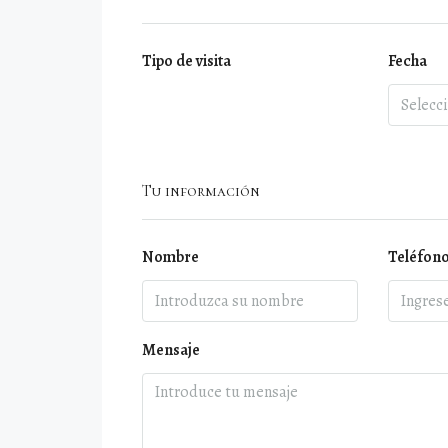
Tipo de visita
Fecha
Tu información
Nombre
Teléfon
Mensaje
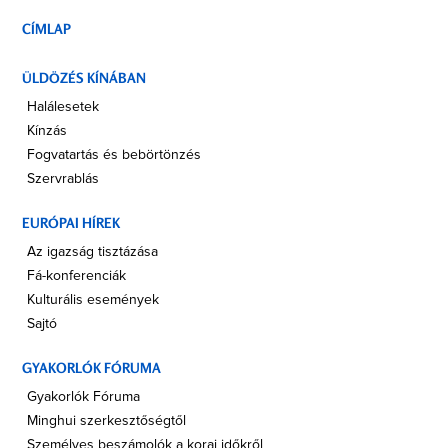
CÍMLAP
ÜLDÖZÉS KÍNÁBAN
Halálesetek
Kínzás
Fogvatartás és bebörtönzés
Szervrablás
EURÓPAI HÍREK
Az igazság tisztázása
Fá-konferenciák
Kulturális események
Sajtó
GYAKORLÓK FÓRUMA
Gyakorlók Fóruma
Minghui szerkesztőségtől
Személyes beszámolók a korai időkről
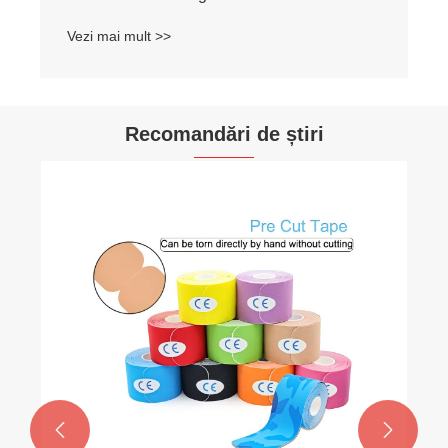
Vezi mai mult >>
Recomandări de știri


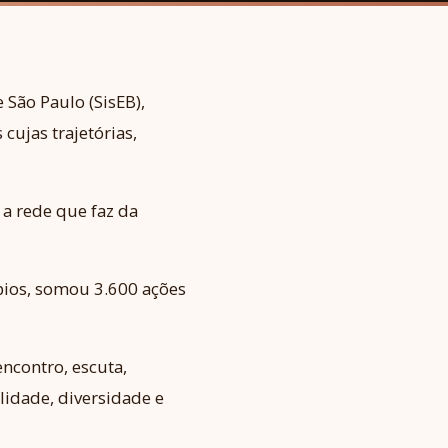
 São Paulo (SisEB),
cujas trajetórias,
 a rede que faz da
pios, somou 3.600 ações
encontro, escuta,
idade, diversidade e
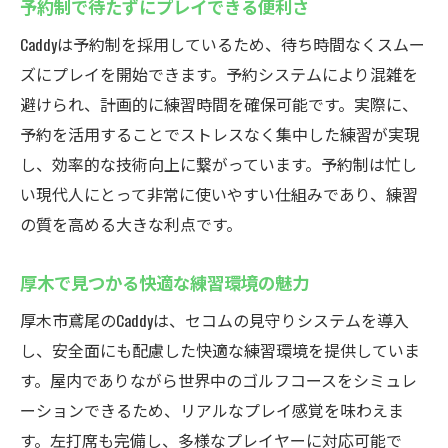
予約制で待たずにプレイできる便利さ
Caddyは予約制を採用しているため、待ち時間なくスムー
ズにプレイを開始できます。予約システムにより混雑を
避けられ、計画的に練習時間を確保可能です。実際に、
予約を活用することでストレスなく集中した練習が実現
し、効率的な技術向上に繋がっています。予約制は忙し
い現代人にとって非常に使いやすい仕組みであり、練習
の質を高める大きな利点です。
厚木で見つかる快適な練習環境の魅力
厚木市鳶尾のCaddyは、セコムの見守りシステムを導入
し、安全面にも配慮した快適な練習環境を提供していま
す。屋内でありながら世界中のゴルフコースをシミュレ
ーションできるため、リアルなプレイ感覚を味わえま
す。左打席も完備し、多様なプレイヤーに対応可能で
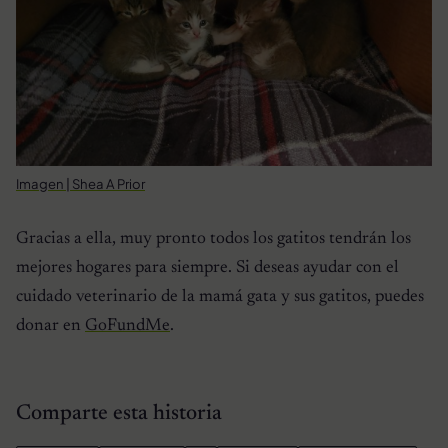
Imagen | Shea A Prior
Gracias a ella, muy pronto todos los gatitos tendrán los
mejores hogares para siempre. Si deseas ayudar con el
cuidado veterinario de la mamá gata y sus gatitos, puedes
donar en
GoFundMe
.
Comparte esta historia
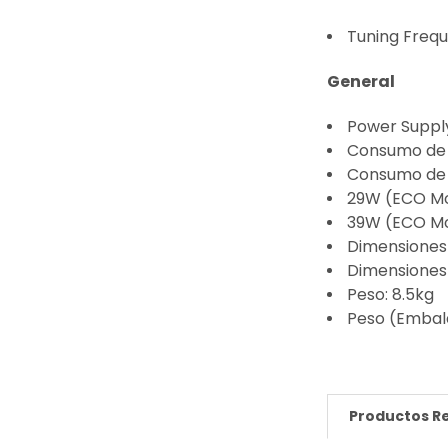
Tuning Freq
General
Power Suppl
Consumo de 
Consumo de
29W (ECO M
39W (ECO Mo
Dimensiones
Dimensiones 
Peso: 8.5kg
Peso (Embal
Productos R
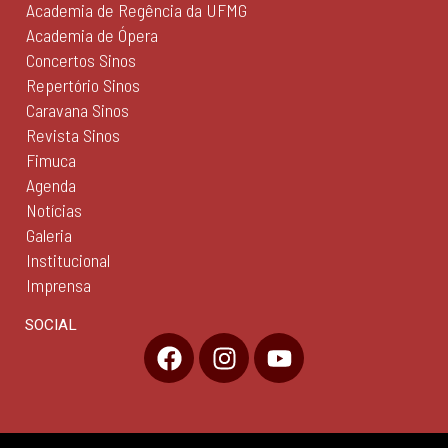
Academia de Regência da UFMG
Academia de Ópera
Concertos Sinos
Repertório Sinos
Caravana Sinos
Revista Sinos
Fimuca
Agenda
Notícias
Galeria
Institucional
Imprensa
SOCIAL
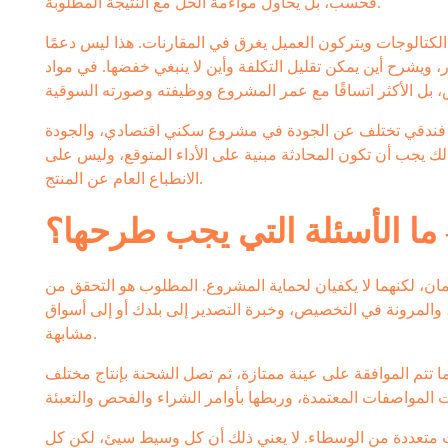
فحسب، بل يحاول مواءمة الحل مع النتيجة المطلوبة.
لكتالوجات ويتركون العميل يغرق في المقارنات. هذا ليس دعمًا
، ويشرح أين يمكن تقليل التكلفة وأين لا ينبغي خفضها. في مواد
 فندقي تختلف عن الجودة في مشروع سكني اقتصادي، والجودة
ك يجب أن تكون المحادثة مبنية على الأداء المتوقع، وليس على
الانطباع العام عن المنتج.
 ما الأسئلة التي يجب طرحها؟
ن، لكنهما لا يكفيان لحماية المشروع. المطلوب هو التحقق من
، والمرونة في التخصيص، وخبرة التصدير إلى بلدك أو إلى أسواق
مشابهة.
ما تتم الموافقة على عينة ممتازة، ثم تصل الشحنة بإنتاج مختلف
متعددة من الوسطاء. لا يعني ذلك أن كل وسيط سيئ، لكن كل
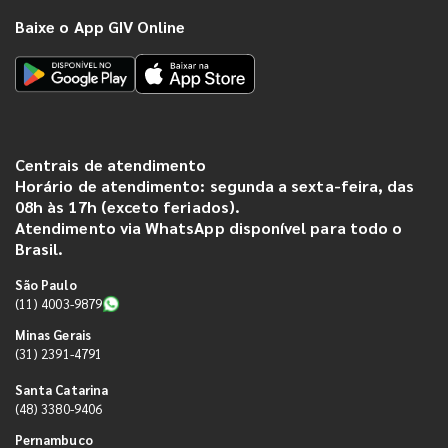
Baixe o App GIV Online
Centrais de atendimento
Horário de atendimento: segunda a sexta-feira, das
08h às 17h (exceto feriados).
Atendimento via WhatsApp disponível para todo o
Brasil.
São Paulo
(11) 4003-9879
Minas Gerais
(31) 2391-4791
Santa Catarina
(48) 3380-9406
Pernambuco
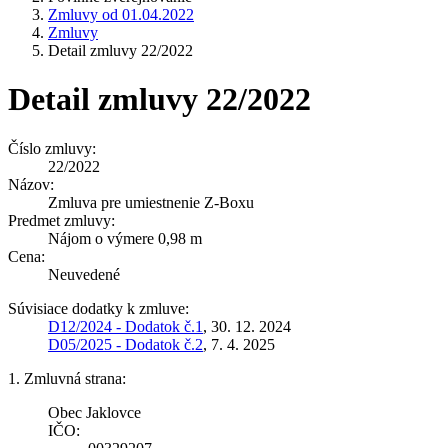
Zmluvy od 01.04.2022
Zmluvy
Detail zmluvy 22/2022
Detail zmluvy 22/2022
Číslo zmluvy:
22/2022
Názov:
Zmluva pre umiestnenie Z-Boxu
Predmet zmluvy:
Nájom o výmere 0,98 m
Cena:
Neuvedené
Súvisiace dodatky k zmluve:
D12/2024 - Dodatok č.1
, 30. 12. 2024
D05/2025 - Dodatok č.2
, 7. 4. 2025
1. Zmluvná strana:
Obec Jaklovce
IČO:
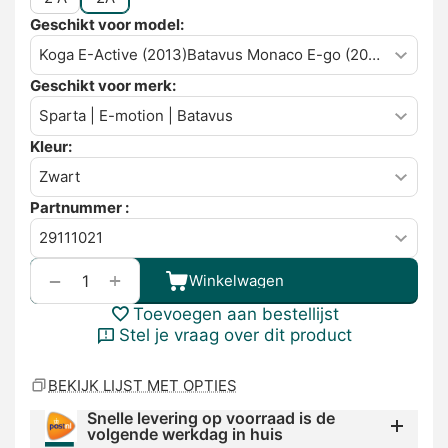
Geschikt voor model:
Geschikt voor merk:
Kleur:
Partnummer :
+
−
Winkelwagen
Toevoegen aan bestellijst
Stel je vraag over dit product
BEKIJK LIJST MET OPTIES
Snelle levering op voorraad is de
volgende werkdag in huis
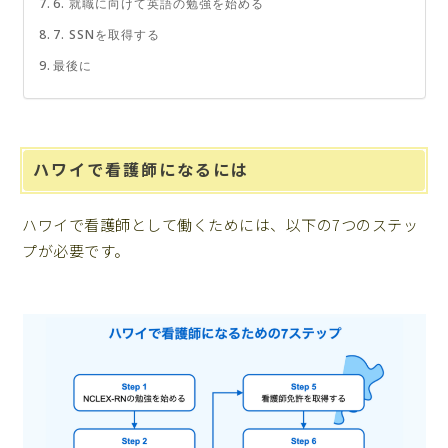
6. 就職に向けて英語の勉強を始める
7. SSNを取得する
最後に
ハワイで看護師になるには
ハワイで看護師として働くためには、以下の7つのステッ
プが必要です。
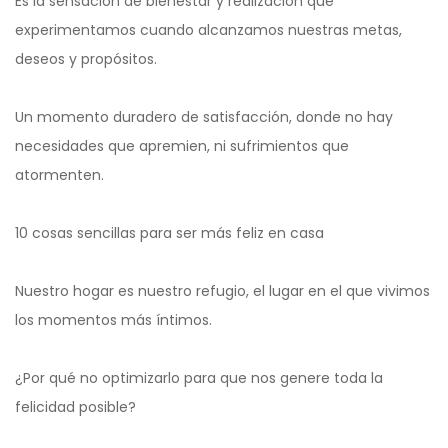
Es la sensación de bienestar y realización que
experimentamos cuando alcanzamos nuestras metas,
deseos y propósitos.
Un momento duradero de satisfacción, donde no hay
necesidades que apremien, ni sufrimientos que
atormenten.
10 cosas sencillas para ser más feliz en casa
Nuestro hogar es nuestro refugio, el lugar en el que vivimos
los momentos más íntimos.
¿Por qué no optimizarlo para que nos genere toda la
felicidad posible?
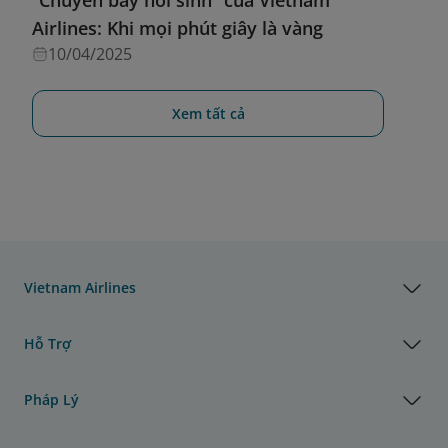
“Chuyến bay hồi sinh” của Vietnam
Airlines: Khi mọi phút giây là vàng
10/04/2025
Xem tất cả
Vietnam Airlines
Hỗ Trợ
Pháp Lý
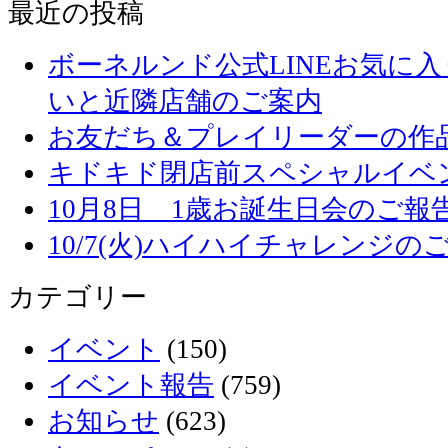
最近の投稿
ボーネルンド公式LINEお気に
いと近隣店舗のご案内
お友だち＆プレイリーダーの作品
キドキド閉店前スペシャルイベ
10月8日 1歳お誕生日会のご報
10/7(火)ハイハイチャレンジの
カテゴリー
イベント
(150)
イベント報告
(759)
お知らせ
(623)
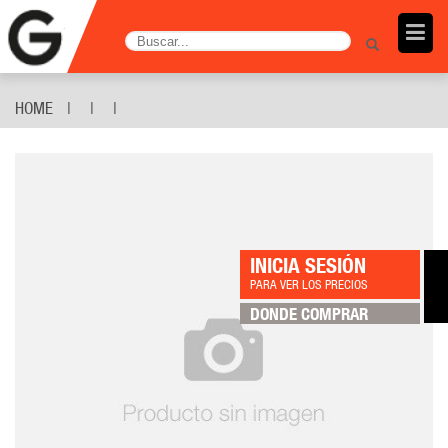
HOME
INICIA SESIÓN
PARA VER LOS PRECIOS
DONDE COMPRAR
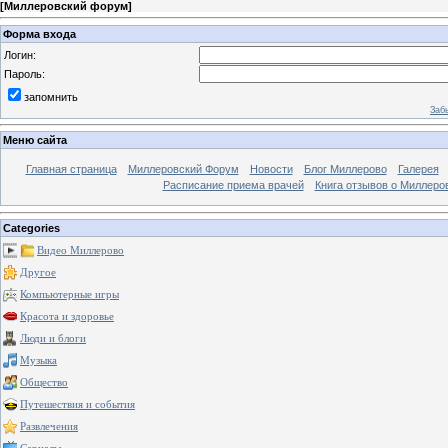
[
Миллеровский форум
]
Форма входа
Логин:
Пароль:
запомнить
Заб
Меню сайта
Главная страница
Миллеровский Форум
Новости
Блог Миллерово
Галерея
Расписание приема врачей
Книга отзывов о Миллеро
Categories
Видео Миллерово
Другое
Компьютерные игры
Красота и здоровье
Люди и блоги
Музыка
Общество
Путешествия и события
Развлечения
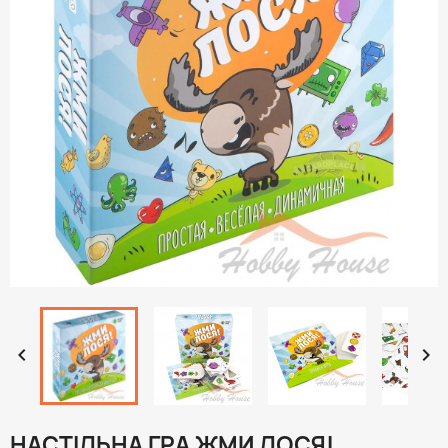


НАСТІЛЬНА ГРА ЖМИ ЛОСЯ!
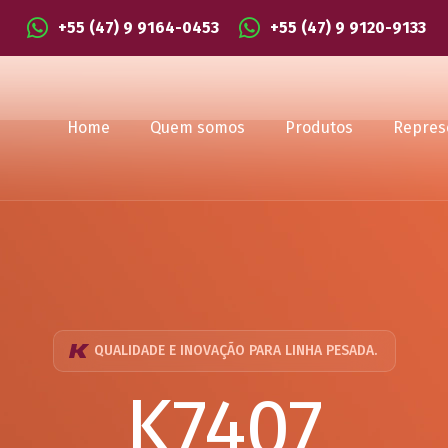
+55 (47) 9 9164-0453
+55 (47) 9 9120-9133
Home
Quem somos
Produtos
Repres
QUALIDADE E INOVAÇÃO PARA LINHA PESADA.
K7407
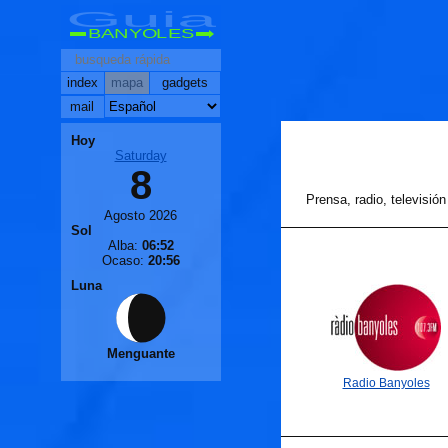
Guia
BANYOLES
index
mapa
gadgets
mail
Hoy
Saturday
8
Prensa, radio, televisión
Agosto 2026
Sol
Alba:
06:52
Ocaso:
20:56
Luna
Menguante
Radio Banyoles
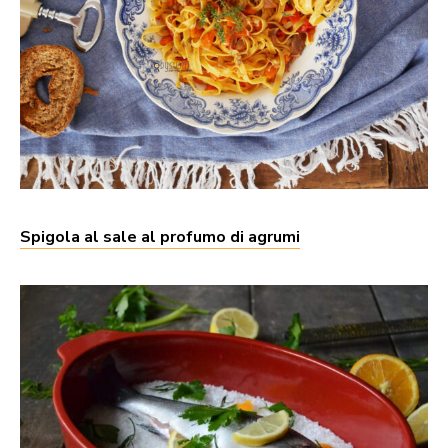
Spigola al sale al profumo di agrumi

○ ○ ○ ○ ○

### Work to be completed
Could the stretch from the line with "Szervrablás" through the line with "pios, somou 3.600 ações" in the listing above be restated word for word, minus the pictures?

### Task answer
Szervrablás
EURÓPAI HÍREK
Az igazság tisztázása
Fá-konferenciák
Kulturális események
Sajtó
GYAKORLÓK FÓRUMA
Gyakorlók Fóruma
Minghui szerkesztőségtől
Személyes beszámolók a korai időkről
Vezi mai mult >>
Recomandări de știri


 São Paulo (SisEB),
cujas trajetórias,
 a rede que faz da
pios, somou 3.600 ações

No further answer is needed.